PROBLEM DETAILS:
Output the entries that follow character for character. Leave every image out.

RECORDS SUPPLIED:
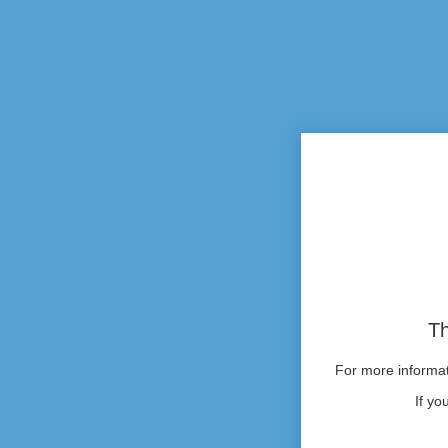
Th
For more informati
If yo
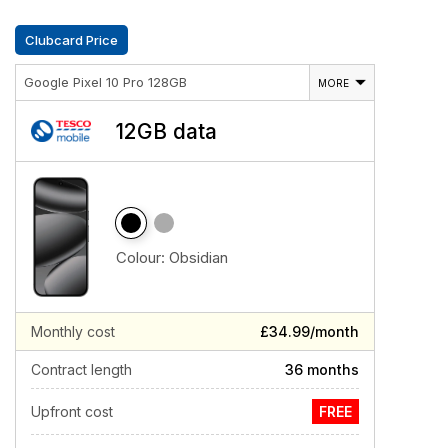
Clubcard Price
Google Pixel 10 Pro 128GB
MORE
12GB data
Colour:
Obsidian
Monthly cost
£34.99/month
Contract length
36 months
Upfront cost
FREE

ANSWER SPACE:
Th
For more informati
If yo
Clubcard Price
Google Pixel 10 Pro 128GB
MORE
12GB data
Colour:
Obsidian
Monthly cost
£34.99/month
Contract length
36 months
Upfront cost
FREE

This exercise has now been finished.